Parker Solar Probe è stata progettata per studiare il vento solare, il flusso di particelle cariche emesso dall’alta atmosfera del Sole che in periodi di alta attività della stella raggiunge la Terra causando, oltre alle aurore polari, interferenze e problemi di comunicazione, soprattutto ai nostri satelliti. Non andrà a finire sulla sua incandescente superficie ma ci si avvicinerà fino a una distanza di 6,2 milioni di chilometri, cioè molto vicino in termini astronomici. Il Sole ha un diametro di 1,39 milioni di chilometri ed è a quasi 150 milioni di chilometri da noi. Per capire meglio cosa significa, considerate che se la distanza tra la Terra e il Sole fosse di un metro, Parker Solar Probe arriverebbe a soli quattro centimetri dal Sole.

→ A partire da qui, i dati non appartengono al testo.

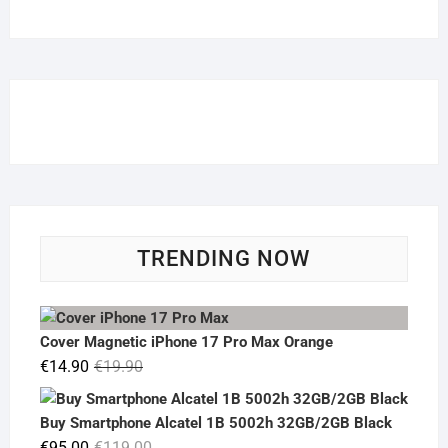
TRENDING NOW
Cover Magnetic iPhone 17 Pro Max Orange
Original
Current
€
14.90
€
19.90
price
price
was:
is:
Buy Smartphone Alcatel 1B 5002h 32GB/2GB Black
€19.90.
€14.90.
Original
Current
€
95.00
€
119.00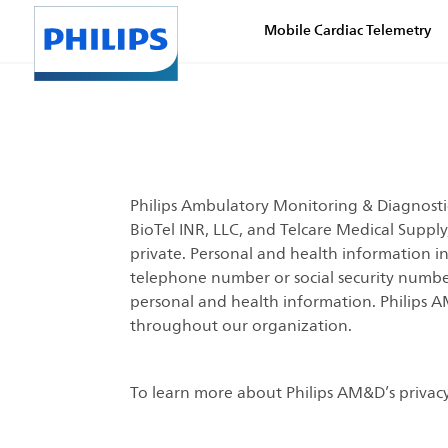
Mobile Cardiac Telemetry
Philips Ambulatory Monitoring & Diagnostics
BioTel INR, LLC, and Telcare Medical Suppl
private. Personal and health information i
telephone number or social security number. 
personal and health information. Philips A
throughout our organization.
To learn more about Philips AM&D’s privacy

Finora la sonda che più di tutte si era avvicinata al Sole era stata Helios-2, nel 1976: era arrivata a 43 milioni di chilometri dalla stella. Parker Solar Probe diventerà inoltre l’oggetto costruito dall’umanità a muoversi più velocemente della storia: arriverà alla velocità di 190 chilometri al secondo, cioè 609mila all’ora. La sua missione fu pensata per la prima volta 60 anni fa, ma all’epoca non c’erano ancora le tecnologie necessarie per far resistere un oggetto alle temperature della corona solare; sarebbe dovuta partire quasi dieci anni fa, ma poi ci furono vari ritardi per ragioni finanziarie.
Il razzo che manderà la sonda nello Spazio è un Delta-IV Heavy. La lancerà verso l’interno del Sistema Solare in modo da farle oltrepassare Venere in sei settimane e arrivare vicino al Sole dopo altre sei settimane. La sua missione durerà sette anni, durante i quali Parker Solar Probe farà 24 giri attorno alla nostra stella. Sarà alimentata, comprensibilmente, dall’energia solare e per resistere ai più di 1.000°C della corona solare ed evitare di essere distrutta dovrà sempre tenere orientato tra sé e il Sole uno scudo fatto di un composto del carbonio spesso 11,5 centimetri (si vede nella fotografia sopra), che manterrà la sonda a 30°C. I suoi pannelli fotovoltaici, che per funzionare dovranno esporsi fuori dallo scudo, saranno raffreddati da un circuito ad acqua.
L’ESA, l’Agenzia Spaziale Europea, ha in programma una missione molto simile a quella di Parker Solar Probe: si chiama Solar Orbiter (solitamente abbreviato in SolO) e dovrebbe essere lanciata nel 2020. La sonda arriverà a 42 milioni di chilometri dalla superficie del Sole più o meno verso la fine della missione di Parker Solar Probe. Non studierà le stesse cose della sonda della NASA ma raccoglierà dati complementari a quelli raccolti da Parker Solar Probe e potrà catturare immagini dirette del Sole dato che si troverà a una distanza maggiore.
Parker Solar Probe è stata chiamata così in onore del fisico Eugene Parker, che in un articolo scientifico del 1958 intitolato “Dynamics of the interplanetary gas and magnetic fields” ipotizzò per la prima volta l’esistenza di quello che poi fu chiamato “vento solare”. Sulla sonda si trova una memory card che contiene alcune fotografie di Parker, una copia del suo articolo del 1958 e i nomi di 1,1 milioni di persone appassionate di Spazio che hanno partecipato a un’iniziativa di comunicazione della NASA. Parker è la prima persona ancora in vita a cui la NASA dedica una sua missione; attualmente ha 91 anni ed è professore emerito all’Università di Chicago.